Monday, January 19, 2015

The Supreme Court Decision to Take On Marriage Equality

You probably saw that the Supreme Court has decided to take up again the issue of marriage equality. After some 59 rulings against bans on marriage equality, the ruling of I think the 6th circuit upholding the bans means that it is time for the court to weigh in. They expect to hear the case in April and rule by June (I feel a "cold" coming on that will keep me from going to language training that is possible there will even be a lavender flu that day that takes out all the LGBT language students!)

I admit to being both thrilled and terrified.
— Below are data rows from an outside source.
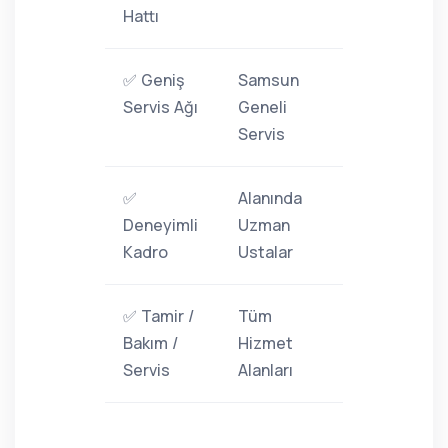
Hattı
✅ Geniş
Samsun
Servis Ağı
Geneli
Servis
✅
Alanında
Deneyimli
Uzman
Kadro
Ustalar
✅ Tamir /
Tüm
Bakım /
Hizmet
Servis
Alanları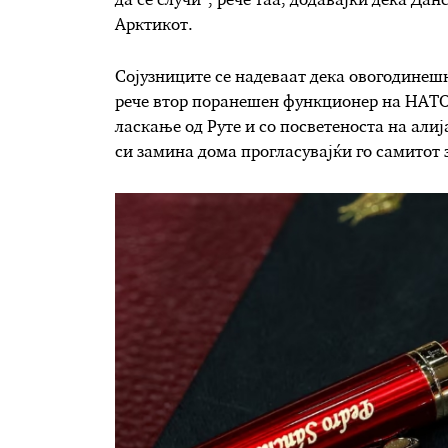
да се случи“, рече таа, додавајќи дека Да
Арктикот.
Сојузниците се надеваат дека овогодинеш
рече втор поранешен функционер на НАТО
ласкање од Руте и со посветеноста на али
си замина дома прогласувајќи го самитот 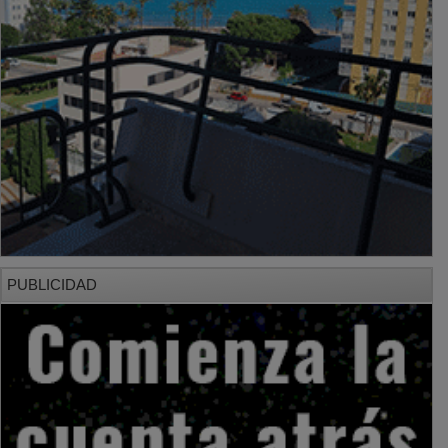
PUBLICIDAD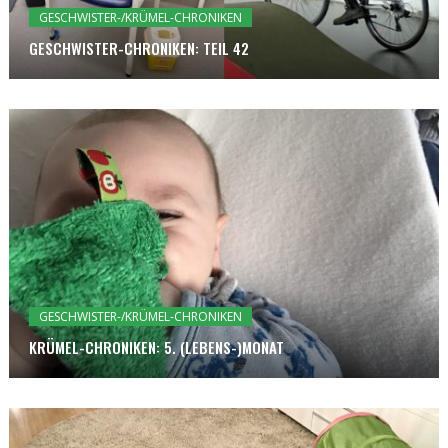
GESCHWISTER-/KRÜMEL-CHRONIKEN
GESCHWISTER-CHRONIKEN: TEIL 42
GESCHWISTER-/KRÜMEL-CHRONIKEN
KRÜMEL-CHRONIKEN: 5. (LEBENS-)MONAT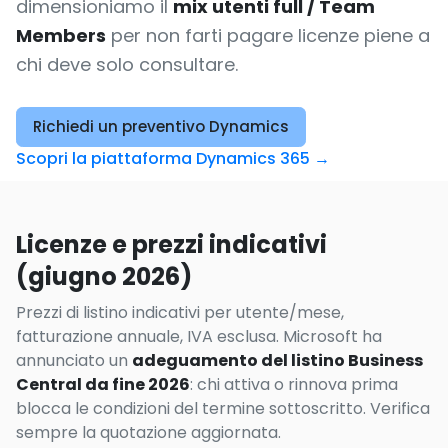
dimensioniamo il
mix utenti full / Team
Members
per non farti pagare licenze piene a
chi deve solo consultare.
Richiedi un preventivo Dynamics
Scopri la piattaforma Dynamics 365 →
Licenze e prezzi indicativi
(giugno 2026)
Prezzi di listino indicativi per utente/mese,
fatturazione annuale, IVA esclusa. Microsoft ha
annunciato un
adeguamento del listino Business
Central da fine 2026
: chi attiva o rinnova prima
blocca le condizioni del termine sottoscritto. Verifica
sempre la quotazione aggiornata.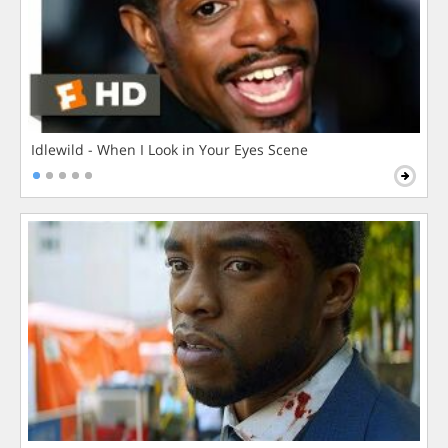
Idlewild - When I Look in Your Eyes Scene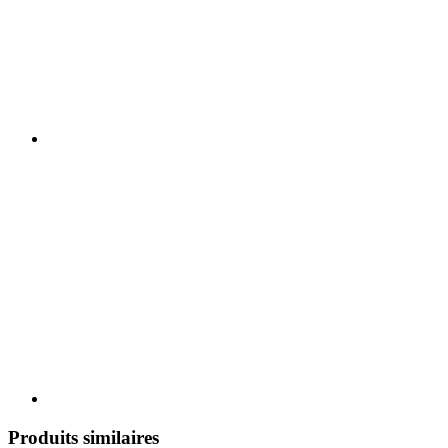
Produits similaires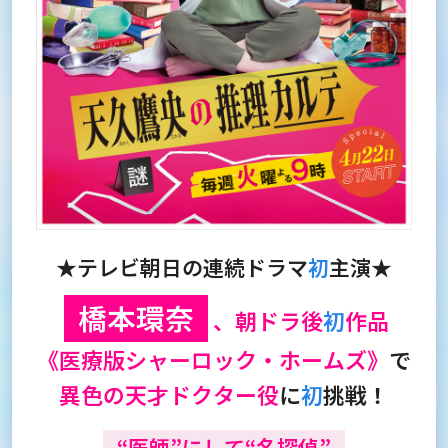
★テレビ朝日の連続ドラマ
初
主演★
橋本環奈
、朝ドラ後
初
作品
《医療版シャーロック・ホームズ》
で
異色の天才ドクター役
に
初
挑戦！
“医師”にして“名探偵”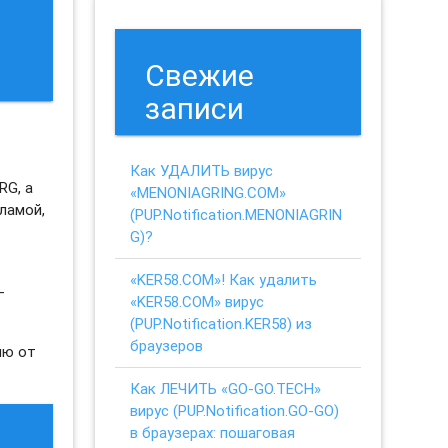
Свежие
записи
Как УДАЛИТЬ вирус
RG, а
«MENONIAGRING.COM»
ламой,
(PUP.Notification.MENONIAGRIN
G)?
«KER58.COM»! Как удалить
-
«KER58.COM» вирус
(PUP.Notification.KER58) из
браузеров
ию от
Как ЛЕЧИТЬ «GO-GO.TECH»
вирус (PUP.Notification.GO-GO)
в браузерах: пошаговая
There is a nice piece in the Washington Post today talking about the decision to take the case and what the specific questions (whether the 14th amendment requires states to allow same-sex marriage and whether it requires out of state marriages to be recognized) being asked mean for marriage equality. The article, referring to the 1967 Loving v Virginia case, which ruled against bans against interracial marriage, says in part:

"The Supreme Court ruled in that 1967 case that Virginia’s ban on marriages between people of different races violated the equal protection guarantee of the 14th Amendment of the Constitution. “The freedom to marry has long been recognized as one of the vital personal rights essential to the orderly pursuit of happiness by free men,” the majority argued. “To deny this fundamental freedom on so unsupportable a basis as the racial classifications embodied in these statutes, classifications so directly subversive of the principle of equality at the heart of the Fourteenth Amendment, is surely to deprive all the State’s citizens of liberty without due process of law.” Replace “racial classifications” with “sexual orientation” and the argument rationale still holds.

By the time the Loving case was decided, Virginia was one of 16 states that still outlawed interracial marriage. As for public opinion, well, the American people were overwhelmingly against such unions. A Gallup poll in 1968, a year after the Supreme Court ruling, showed 73 percent disapproval. When the justices hear arguments in late April, the conditions will be more favorable for same-sex marriage."

At the time of the Loving ruling, interracial marriage was legal in 34 states. Today, we have marriage equality in 36 states. More than 50% of the population believes marriage between two people of the same sex should be legal.

So for those who think we should wait for the right time, the time is more right now than it was for interracial marriage in 1967.

But I hope that Supreme Court will heed the words of Dr. Martin Luther King Jr., who said "The time is always right to do what is right."